The ceremony is its own dread ritual, but when it comes to the commitment of that body to the fire, you will remember it. You will see the smoke rising from the body you once knew when its muscles were working and its heart was pumping, when it issued curses and sighs and farts and hunger growls. You will take the ashes of that body into your body; you will feel the heat even if you are feet away from the pyre. You will go home with the trace elements of that body that once fed and dressed and sheltered you, under your tongue and fingernails, in the roots of your hair, in the backs of your eyes.
I attended a Hindu burning when I was nine, long before I read “The Saddhu of Couva”, which you can read here at PoemHunter. Every time I turn to this poem, I cannot do so without the scent, the heat, the nearness of that first burning.
What is ready for the pyre in “The Saddhu of Couva” has long been cremated. The speaker, who looks out onto the canefields, sees rows of tradition razed before him. He longs to depart a life long made untenable for him by the advent of electric light. His faith in his gods is undiminished, but he fears the conduit has been cut – that labourers and hunters are slicing and caging the deities who were once bundled in white muslin, indentured from India’s belly.

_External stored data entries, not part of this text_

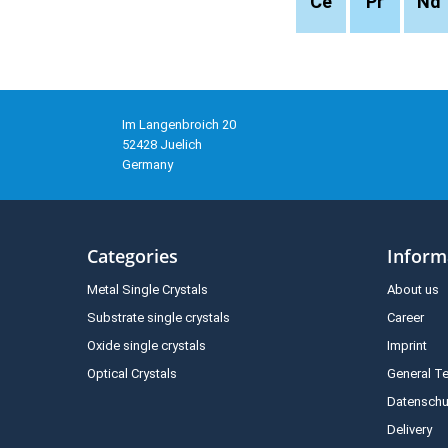
Ce
Pr
Nd
Im Langenbroich 20
52428 Juelich
Germany
Categories
Inform
Metal Single Crystals
About us
Substrate single crystals
Career
Oxide single crystals
Imprint
Optical Crystals
General T
Datenschu
Delivery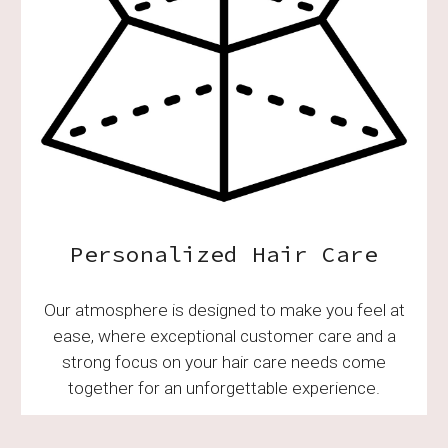
Personalized Hair Care
Our atmosphere is designed to make you feel at
ease, where exceptional customer care and a
strong focus on your hair care needs come
together for an unforgettable experience.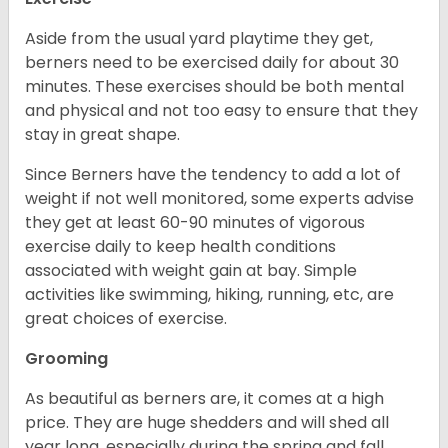
Aside from the usual yard playtime they get,
berners need to be exercised daily for about 30
minutes. These exercises should be both mental
and physical and not too easy to ensure that they
stay in great shape.
Since Berners have the tendency to add a lot of
weight if not well monitored, some experts advise
they get at least 60-90 minutes of vigorous
exercise daily to keep health conditions
associated with weight gain at bay. Simple
activities like swimming, hiking, running, etc, are
great choices of exercise.
Grooming
As beautiful as berners are, it comes at a high
price. They are huge shedders and will shed all
year long, especially during the spring and fall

The world has wrought a great weariness in our saddhu; he senses his reincarnation might be upon him, imagines at every moment how effortless it might be to take flight.
Gaiutra Bahadur, author of the groundbreaking, kala pani traversing Coolie Woman (University of Chicago Press, 2013) reports the significance of this day in history on her blog: “… one hundred years ago, the system of semi-forced labor that scattered 1.2 million Indians to plantation colonies across the globe was suspended.” It is a good day to think of the list of indentures my ancestors wore in their lives, about the stories we have from workers, the stories that will never be accessible. The saddhu of Walcott’s poem would have known dark water. For him, Couva wasn’t a travesty once the fields could still ring out in the praise songs of Bengal, once “behind Ramlochan Repairs there was Uttar Pradesh”.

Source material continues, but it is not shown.